**WORKING DATA:**
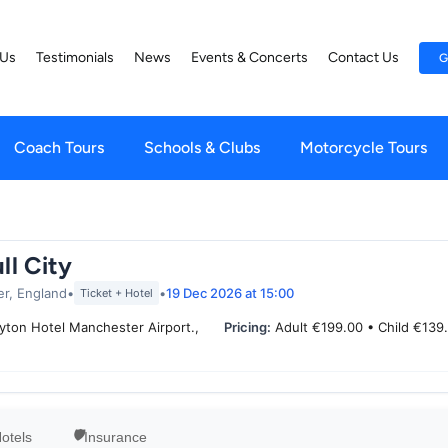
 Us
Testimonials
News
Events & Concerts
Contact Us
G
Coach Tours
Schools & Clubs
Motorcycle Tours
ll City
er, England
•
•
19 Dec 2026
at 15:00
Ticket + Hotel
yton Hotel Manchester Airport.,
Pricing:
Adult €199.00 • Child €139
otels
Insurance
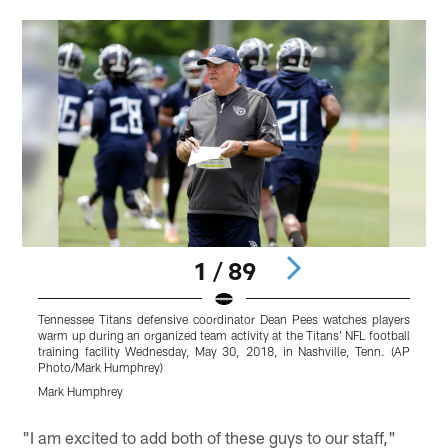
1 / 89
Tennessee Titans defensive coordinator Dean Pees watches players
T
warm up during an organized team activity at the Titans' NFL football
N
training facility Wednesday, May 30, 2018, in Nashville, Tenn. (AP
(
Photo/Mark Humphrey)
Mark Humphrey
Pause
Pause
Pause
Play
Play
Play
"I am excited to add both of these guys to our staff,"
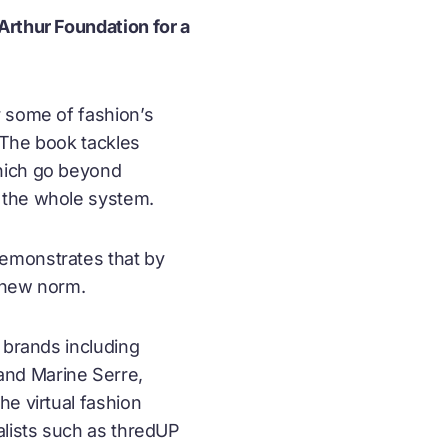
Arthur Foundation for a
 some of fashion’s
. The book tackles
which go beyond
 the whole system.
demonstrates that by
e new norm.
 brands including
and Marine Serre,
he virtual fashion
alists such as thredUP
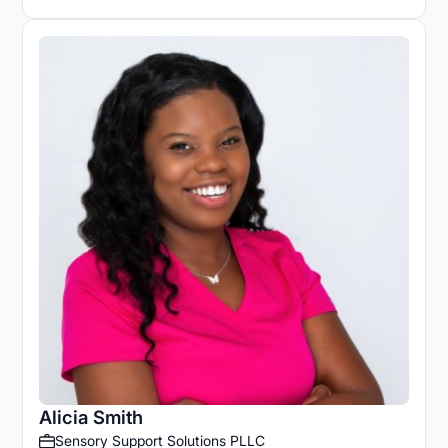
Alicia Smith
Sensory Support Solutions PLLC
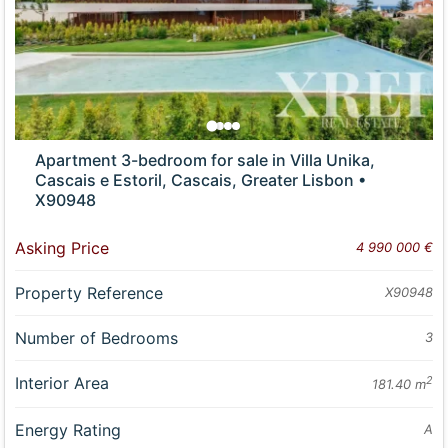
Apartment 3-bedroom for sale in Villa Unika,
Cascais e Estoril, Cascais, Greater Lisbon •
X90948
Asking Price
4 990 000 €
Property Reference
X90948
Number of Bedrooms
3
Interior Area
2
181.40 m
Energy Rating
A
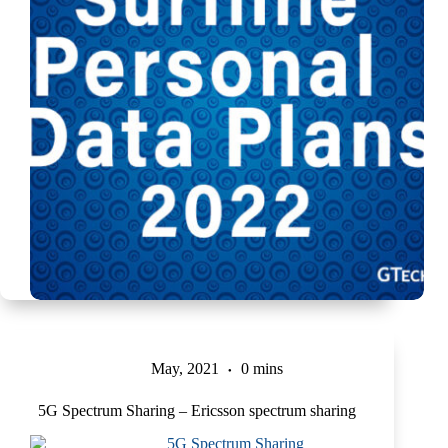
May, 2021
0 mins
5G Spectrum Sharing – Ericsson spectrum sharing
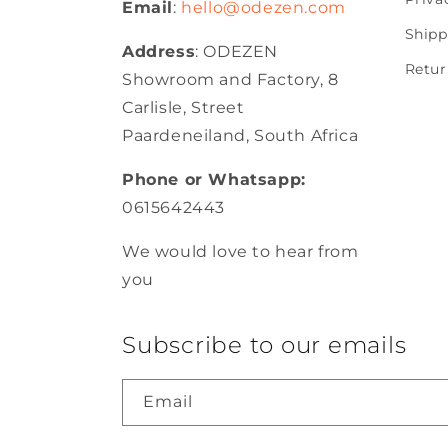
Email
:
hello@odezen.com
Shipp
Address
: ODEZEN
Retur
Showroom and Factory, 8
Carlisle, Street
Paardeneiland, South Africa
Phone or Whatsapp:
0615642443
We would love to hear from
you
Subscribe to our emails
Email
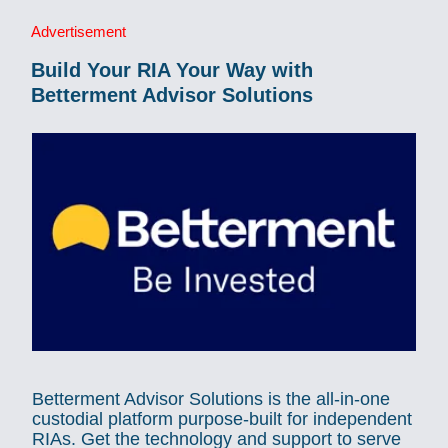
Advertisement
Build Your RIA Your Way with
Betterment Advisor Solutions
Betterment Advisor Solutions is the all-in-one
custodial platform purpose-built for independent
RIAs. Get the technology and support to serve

**WHAT THE TASK ASKS:** If the string "Titans" is in a line of the entries, pick that line out.

**SOLUTION BELOW:**
Tennessee Titans defensive coordinator Dean Pees watches players
warm up during an organized team activity at the Titans' NFL football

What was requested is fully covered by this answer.